[[ Data under study, beginning ]]
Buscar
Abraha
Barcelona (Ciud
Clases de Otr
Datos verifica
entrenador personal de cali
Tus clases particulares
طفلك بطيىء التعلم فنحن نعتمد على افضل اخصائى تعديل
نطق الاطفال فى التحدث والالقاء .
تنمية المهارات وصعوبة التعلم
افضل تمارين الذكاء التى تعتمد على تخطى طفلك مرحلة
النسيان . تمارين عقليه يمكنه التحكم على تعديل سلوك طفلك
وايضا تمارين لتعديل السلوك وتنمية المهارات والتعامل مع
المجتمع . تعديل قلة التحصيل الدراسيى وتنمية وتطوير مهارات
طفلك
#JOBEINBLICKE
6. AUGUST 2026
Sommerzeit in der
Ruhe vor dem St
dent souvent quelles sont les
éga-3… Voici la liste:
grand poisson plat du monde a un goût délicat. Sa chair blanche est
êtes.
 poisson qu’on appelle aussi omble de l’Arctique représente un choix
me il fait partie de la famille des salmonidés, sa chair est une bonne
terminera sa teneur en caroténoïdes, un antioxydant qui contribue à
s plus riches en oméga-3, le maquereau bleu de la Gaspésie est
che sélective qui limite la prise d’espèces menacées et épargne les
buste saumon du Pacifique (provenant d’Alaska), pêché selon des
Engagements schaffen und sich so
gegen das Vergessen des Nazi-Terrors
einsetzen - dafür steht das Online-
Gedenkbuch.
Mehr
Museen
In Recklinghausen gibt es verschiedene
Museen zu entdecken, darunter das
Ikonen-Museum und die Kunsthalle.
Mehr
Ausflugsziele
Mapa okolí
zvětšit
[[ Data under study, end ]]
Copy out every entry above exactly.

Buscar
Abraha
Barcelona (Ciud
Clases de Otr
Datos verifica
entrenador personal de cali
Tus clases particulares
طفلك بطيىء التعلم فنحن نعتمد على افضل اخصائى تعديل
نطق الاطفال فى التحدث والالقاء .
تنمية المهارات وصعوبة التعلم
افضل تمارين الذكاء التى تعتمد على تخطى طفلك مرحلة
النسيان . تمارين عقليه يمكنه التحكم على تعديل سلوك طفلك
وايضا تمارين لتعديل السلوك وتنمية المهارات والتعامل مع
المجتمع . تعديل قلة التحصيل الدراسيى وتنمية وتطوير مهارات
طفلك
#JOBEINBLICKE
6. AUGUST 2026
Sommerzeit in der
Ruhe vor dem St
dent souvent quelles sont les
éga-3… Voici la liste:
grand poisson plat du monde a un goût délicat. Sa chair blanche est
êtes.
 poisson qu’on appelle aussi omble de l’Arctique représente un choix
me il fait partie de la famille des salmonidés, sa chair est une bonne
terminera sa teneur en caroténoïdes, un antioxydant qui contribue à
s plus riches en oméga-3, le maquereau bleu de la Gaspésie est
che sélective qui limite la prise d’espèces menacées et épargne les
buste saumon du Pacifique (provenant d’Alaska), pêché selon des
Engagements schaffen und sich so
gegen das Vergessen des Nazi-Terrors
einsetzen - dafür steht das Online-
Gedenkbuch.
Mehr
Museen
In Recklinghausen gibt es verschiedene
Museen zu entdecken, darunter das
Ikonen-Museum und die Kunsthalle.
Mehr
Ausflugsziele
Mapa okolí
zvětšit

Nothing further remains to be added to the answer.